TERRENCE G. BERG, District Judge.
Plaintiff filed this lawsuit in December of 2015. Dkt. 1. In April of 2016, the Court issued an order to show cause why the case should not be dismissed for failure to prosecute. Dkt. 2. Plaintiff showed cause by explaining that he was waiting on Freedom of Information Act requests to determine the identities of the John Doe defendants. The Court then entered a text-only order on May 25, 2016 allowing Plaintiff an additional 60 days to serve the complaint.
Although he had not yet amended the complaint to include their names as defendants, Plaintiff obtained summonses for two Deputies: Donald Jones and Timothy Domansky. Dkt. 4, Ex. 4. Plaintiff attempted to serve those summonses within the additional time the Court provided, but the Wayne County Sheriff's Office refused to accept service based on a belief that the complaint was filed outside the relevant statute of limitations. Dkt. 4, Ex. 3.

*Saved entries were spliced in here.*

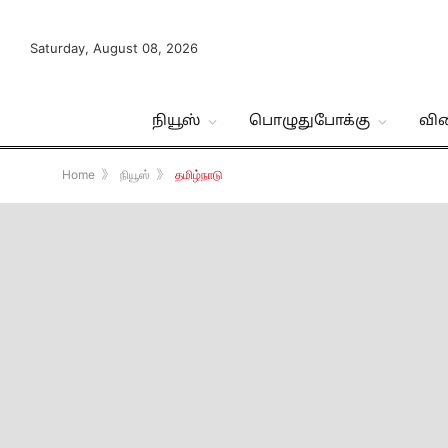
Saturday, August 08, 2026
நியூஸ்
பொழுதுபோக்கு
வி
Home
》
நியூஸ்
》
தமிழ்நாடு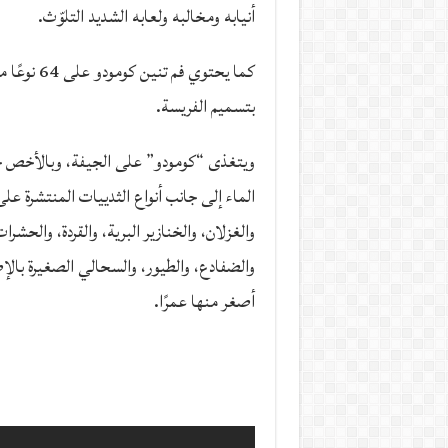
أنيابه ومخالبه ولعابه الشديد التلوّث.
كما يحتوي فم ت
بتسميم الفريسة.
ويتغذى “كومودو” على الجيفة، وبالأخص 
الماء إلى جانب أنواع الثدييات المنتشرة عل
والغزلان، والخنازير البرية، والقردة، والحشر
والضفادع، والطيور، والسحالي الصغيرة بالإ
أصغر منها عمرًا.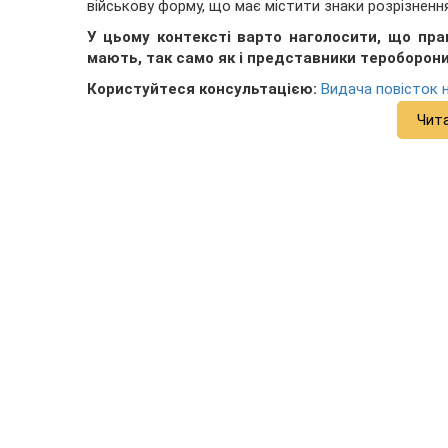
військову форму, що має містити знаки розрізненн
У цьому контексті варто наголосити, що
пра
мають
, так само як і представники тероборони
Користуйтеся консультацією:
Видача повісток н
Чит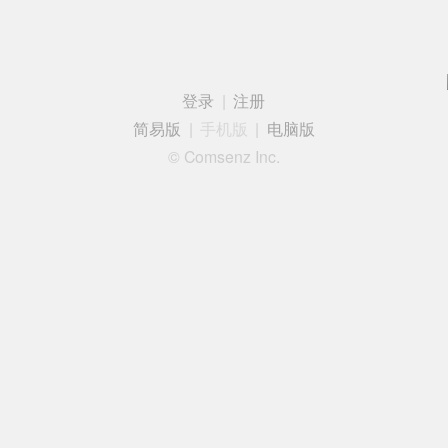
登录
|
注册
简易版
|
手机版
|
电脑版
© Comsenz Inc.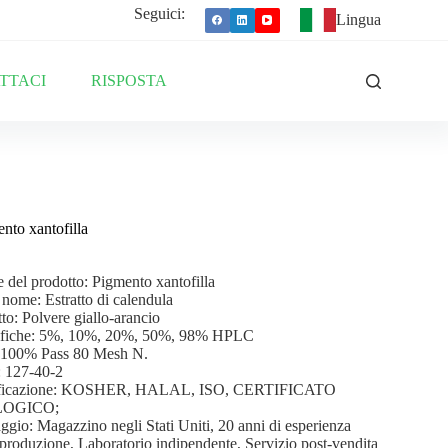
Seguici:
Lingua
TTACI
RISPOSTA
nto xantofilla
del prodotto: Pigmento xantofilla
 nome: Estratto di calendula
to: Polvere giallo-arancio
ifiche: 5%, 10%, 20%, 50%, 98% HPLC
: 100% Pass 80 Mesh N.
 127-40-2
ificazione: KOSHER, HALAL, ISO, CERTIFICATO
LOGICO;
ggio: Magazzino negli Stati Uniti, 20 anni di esperienza
 produzione, Laboratorio indipendente, Servizio post-vendita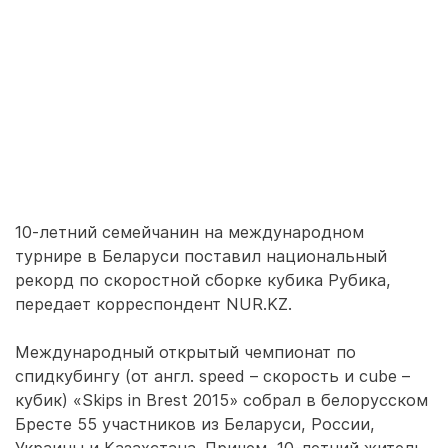
10-летний семейчанин на международном
турнире в Беларуси поставил национальный
рекорд по скоростной сборке кубика Рубика,
передает корреспондент NUR.KZ.
Международный открытый чемпионат по
спидкубингу (от англ. speed – скорость и cube –
кубик) «Skips in Brest 2015» собрал в белорусском
Бресте 55 участников из Беларуси, России,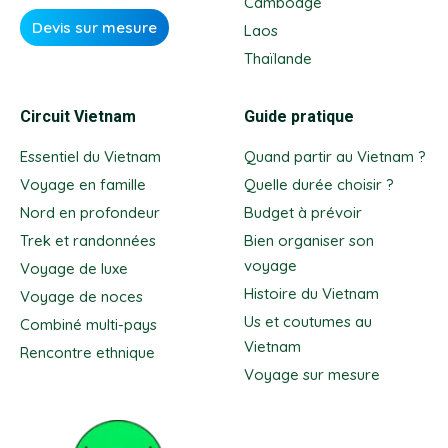
Cambodge
Devis sur mesure
Laos
Thaïlande
Circuit Vietnam
Guide pratique
Essentiel du Vietnam
Quand partir au Vietnam ?
Voyage en famille
Quelle durée choisir ?
Nord en profondeur
Budget à prévoir
Trek et randonnées
Bien organiser son
voyage
Voyage de luxe
Histoire du Vietnam
Voyage de noces
Us et coutumes au
Combiné multi-pays
Vietnam
Rencontre ethnique
Voyage sur mesure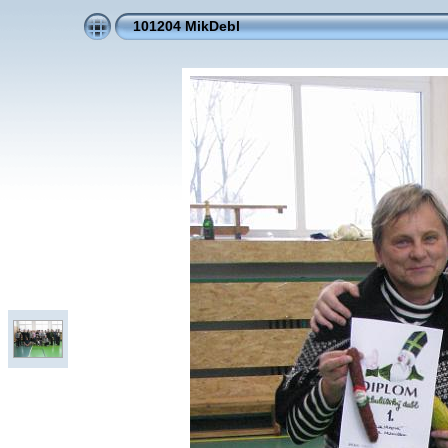
101204 MikDebl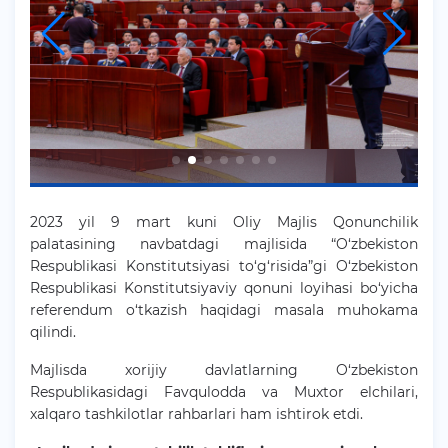
2023 yil 9 mart kuni Oliy Majlis Qonunchilik
palatasining navbatdagi majlisida “O‘zbekiston
Respublikasi Konstitutsiyasi to‘g‘risida”gi O‘zbekiston
Respublikasi Konstitutsiyaviy qonuni loyihasi bo‘yicha
referendum o‘tkazish haqidagi masala muhokama
qilindi.
Majlisda xorijiy davlatlarning O‘zbekiston
Respublikasidagi Favqulodda va Muxtor elchilari,
xalqaro tashkilotlar rahbarlari ham ishtirok etdi.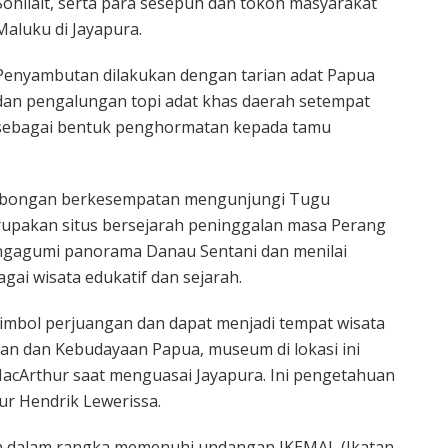
Sohilait, serta para sesepuh dan tokoh masyarakat
Maluku di Jayapura.
Penyambutan dilakukan dengan tarian adat Papua
dan pengalungan topi adat khas daerah setempat
sebagai bentuk penghormatan kepada tamu
mbongan berkesempatan mengunjungi Tugu
erupakan situs bersejarah peninggalan masa Perang
mengagumi panorama Danau Sentani dan menilai
gai wisata edukatif dan sejarah.
ah simbol perjuangan dan dapat menjadi tempat wisata
ikan dan Kebudayaan Papua, museum di lokasi ini
acArthur saat menguasai Jayapura. Ini pengetahuan
ur Hendrik Lewerissa.
an dalam rangka memenuhi undangan IKEMAL (Ikatan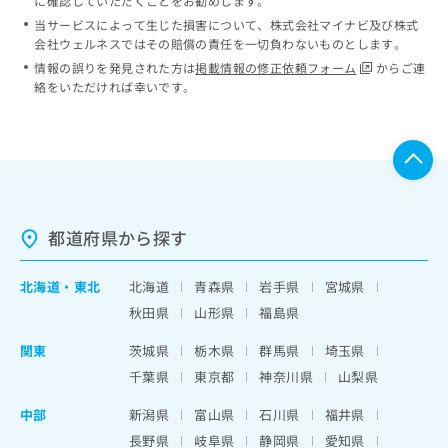
に確認していただくことをお勧めします。
当サービスによって生じた損害について、株式会社マイナビ及び株式
会社ウェルネスではその賠償の責任を一切負わないものとします。
情報の誤りを発見された方は
掲載情報の修正依頼フォーム
からご連
絡をいただければ幸いです。
都道府県から探す
北海道
・
東北
北海道
青森県
岩手県
宮城県
秋田県
山形県
福島県
関東
茨城県
栃木県
群馬県
埼玉県
千葉県
東京都
神奈川県
山梨県
中部
新潟県
富山県
石川県
福井県
長野県
岐阜県
静岡県
愛知県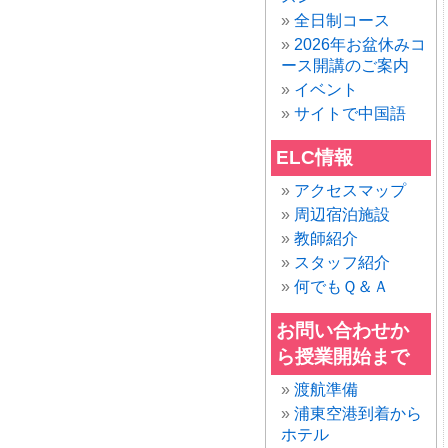
全日制コース
2026年お盆休みコ
ース開講のご案内
イベント
サイトで中国語
ELC情報
アクセスマップ
周辺宿泊施設
教師紹介
スタッフ紹介
何でもＱ＆Ａ
お問い合わせか
ら授業開始まで
渡航準備
浦東空港到着から
ホテル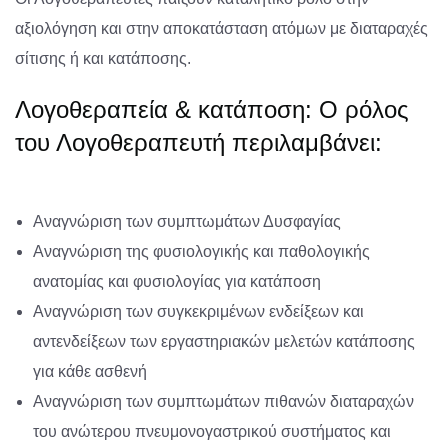
αξιολόγηση και στην αποκατάσταση ατόμων με διαταραχές
σίτισης ή και κατάποσης.
Λογοθεραπεία & κατάποση: Ο ρόλος
του Λογοθεραπευτή περιλαμβάνει:
Αναγνώριση των συμπτωμάτων Δυσφαγίας
Αναγνώριση της φυσιολογικής και παθολογικής
ανατομίας και φυσιολογίας για κατάποση
Αναγνώριση των συγκεκριμένων ενδείξεων και
αντενδείξεων των εργαστηριακών μελετών κατάποσης
για κάθε ασθενή
Αναγνώριση των συμπτωμάτων πιθανών διαταραχών
του ανώτερου πνευμονογαστρικού συστήματος και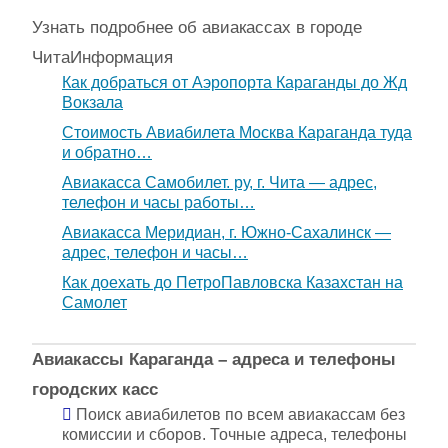
Узнать подробнее об авиакассах в городе
Чита
Информация
Как добраться от Аэропорта Караганды до Жд
Вокзала
Стоимость Авиабилета Москва Караганда туда
и обратно…
Авиакасса Самобилет. ру, г. Чита — адрес,
телефон и часы работы…
Авиакасса Меридиан, г. Южно-Сахалинск —
адрес, телефон и часы…
Как доехать до ПетроПавловска Казахстан на
Самолет
Авиакассы Караганда – адреса и телефоны
городских касс
Поиск авиабилетов по всем авиакассам без
комиссии и сборов. Точные адреса, телефоны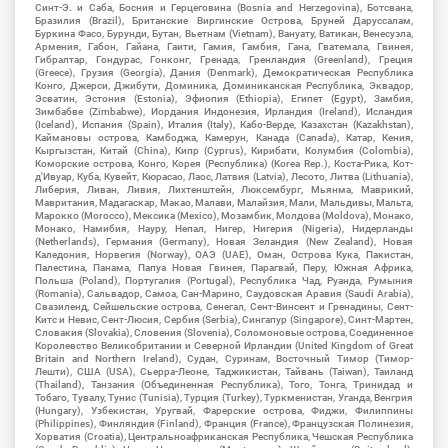
Синт-Э. и Саба, Босния и Герцеговина (Bosnia and Herzegovina), Ботсвана,
Бразилия (Brazil), Британские Виргинские Острова, Бруней Даруссалам,
Буркина Фасо, Бурунди, Бутан, Вьетнам (Vietnam), Вануату, Ватикан, Венесуэла,
Армения, Габон, Гайана, Гаити, Гамия, Гамбия, Гана, Гватемала, Гвинея,
Гибралтар, Гондурас, Гонконг, Гренада, Гренландия (Greenland), Греция
(Greece), Грузия (Georgia), Дания (Denmark), Демократическая Республика
Конго, Джерси, Джибути, Доминика, Доминиканская Республика, Эквадор,
Эсватин, Эстония (Estonia), Эфиопия (Ethiopia), Египет (Egypt), Замбия,
Зимбабве (Zimbabwe), Иордания Индонезия, Ирландия (Ireland), Исландия
(Iceland), Испания (Spain), Италия (Italy), Кабо-Верде, Казахстан (Kazakhstan),
Каймановы острова, Камбоджа, Камерун, Канада (Canada), Катар, Кения,
Кыргызстан, Китай (China), Кипр (Cyprus), Кирибати, Колумбия (Colombia),
Коморские острова, Конго, Корея (Республика) (Korea Rep.), Коста-Рика, Кот-
д'Ивуар, Куба, Кувейт, Кюрасао, Лаос, Латвия (Latvia), Лесото, Литва (Lithuania),
Либерия, Ливан, Ливия, Лихтенштейн, Люксембург, Мьянма, Маврикий,
Мавритания, Мадагаскар, Макао, Малави, Малайзия, Мали, Мальдивы, Мальта,
Марокко (Morocco), Мексика (Mexico), Мозамбик, Молдова (Moldova), Монако,
Монако, Намибия, Науру, Непал, Нигер, Нигерия (Nigeria), Нидерланды
(Netherlands), Германия (Germany), Новая Зеландия (New Zealand), Новая
Каледония, Норвегия (Norway), ОАЭ (UAE), Оман, Острова Кука, Пакистан,
Палестина, Панама, Папуа Новая Гвинея, Парагвай, Перу, Южная Африка,
Польша (Poland), Португалия (Portugal), Республика Чад, Руанда, Румыния
(Romania), Сальвадор, Самоа, Сан-Марино, Саудовская Аравия (Saudi Arabia),
Свазиленд, Сейшельские острова, Сенегал, Сент-Винсент и Гренадины, Сент-
Китс и Невис, Сент-Люсия, Сербия (Serbia), Сингапур (Singapore), Синт-Мартен,
Словакия (Slovakia), Словения (Slovenia), Соломоновые острова, Соединенное
Королевство Великобритании и Северной Ирландии (United Kingdom of Great
Britain and Northern Ireland), Судан, Суринам, Восточный Тимор (Тимор-
Лешти), США (USA), Сьерра-Леоне, Таджикистан, Тайвань (Taiwan), Таиланд
(Thailand), Танзания (Объединенная Республика), Того, Тонга, Тринидад и
Тобаго, Тувалу, Тунис (Tunisia), Турция (Turkey), Туркменистан, Уганда, Венгрия
(Hungary), Узбекистан, Уругвай, Фарерские острова, Фиджи, Филиппины
(Philippines), Финляндия (Finland), Франция (France), Французская Полинезия,
Хорватия (Croatia), Центральноафриканская Республика, Чешская Республика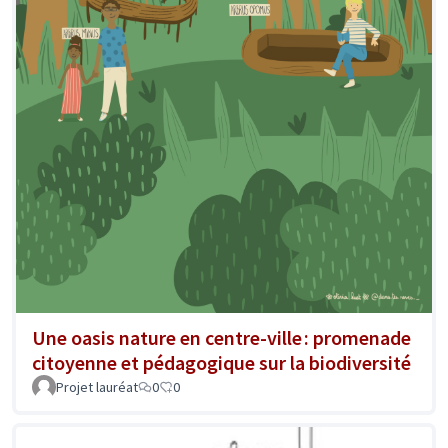
Une oasis nature en centre-ville : promenade
citoyenne et pédagogique sur la biodiversité
Projet lauréat
0
0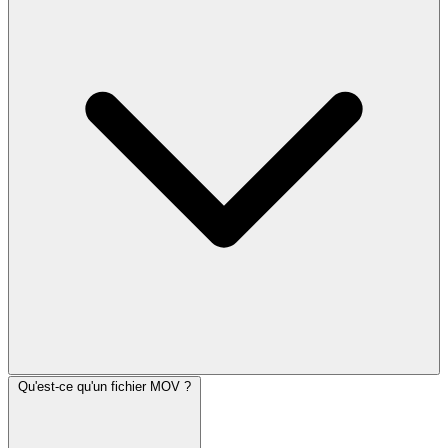
Qu'est-ce qu'un fichier MOV ?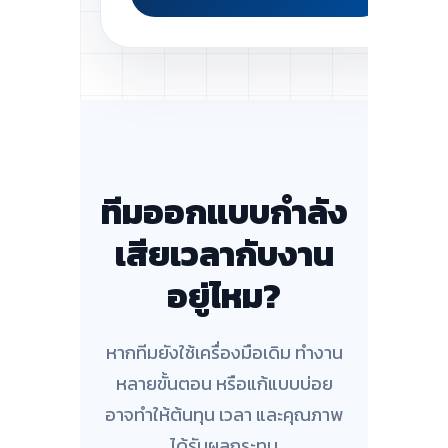
ทีมออกแบบกำลัง
เสียเวลากับงาน
อยู่ไหม?
หากทีมยังใช้เครื่องมือเดิม ทำงาน
หลายขั้นตอน หรือแก้แบบบ่อย
อาจทำให้ต้นทุน เวลา และคุณภาพ
ได้รับผลกระทบ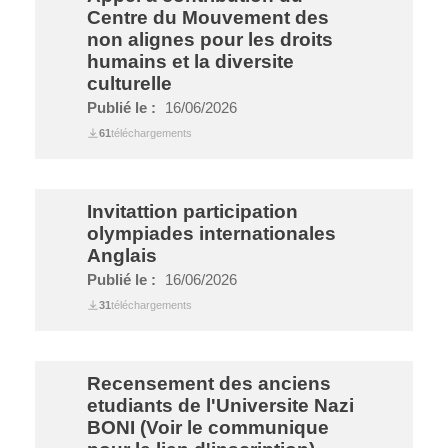
Centre du Mouvement des
non alignes pour les droits
humains et la diversite
culturelle
Publié le :
16/06/2026
61
téléchargements
Invitattion participation
olympiades internationales
Anglais
Publié le :
16/06/2026
31
téléchargements
Recensement des anciens
etudiants de l'Universite Nazi
BONI (Voir le communique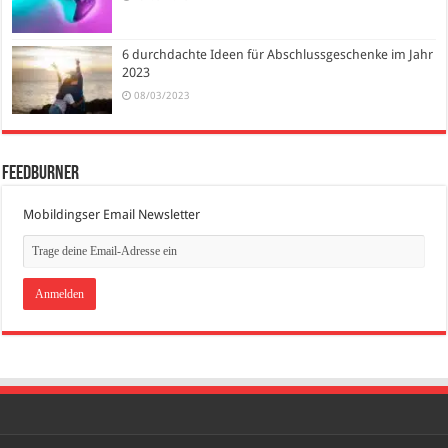
6 durchdachte Ideen für Abschlussgeschenke im Jahr
2023
08/03/2023
FeedBurner
Mobildingser Email Newsletter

Three mistakes warrant denying Defendants' motion to dismiss without prejudice and granting Plaintiff one last opportunity to serve the complaint. First, although the summonses served by Plaintiff were signed by a Deputy Clerk of the Court, for reasons that are not clear, they were not entered on Court's docket—this appears to be the Court's mistake. Second, the summonses were for Sheriff Deputies who had not yet been named as defendants in the complaint—this is Plaintiff's mistake; he did not seek to amend his complaint to add the Sheriff Deputies as defendants before getting summonses for them. Third, Plaintiff's attempt to serve the summonses was rebuffed—this is Defendants' mistake. Based on the Declaration of Assistant Corporation Counsel James M. Surowiec, Wayne County's Chief of Litigation, it appears that he refused to accept service because he believed the action was filed outside the statute of limitations and because he did not find the summonses on the Court's docket. Dkt. 4, Ex. 3. A better approach would have been to accept service in light of a party's duty to avoid unnecessary expenses of serving a summons, see Fed. R. Civ. P. 4, and to have preserved any statute of limitations defense. The Court is not aware of any authority for the proposition that a party's good faith belief that a complaint may have been filed outside the statute of limitations is a valid reason to reject service of the complaint.
The right thing to do here is to allow Plaintiff to amend his complaint, add the names of the defendants he is aware of, re-issue the summonses, and have the complaint and summonses properly served and accepted, so that the case will be in a correct posture for the Court to consider any responsive pleading that Defendants may file.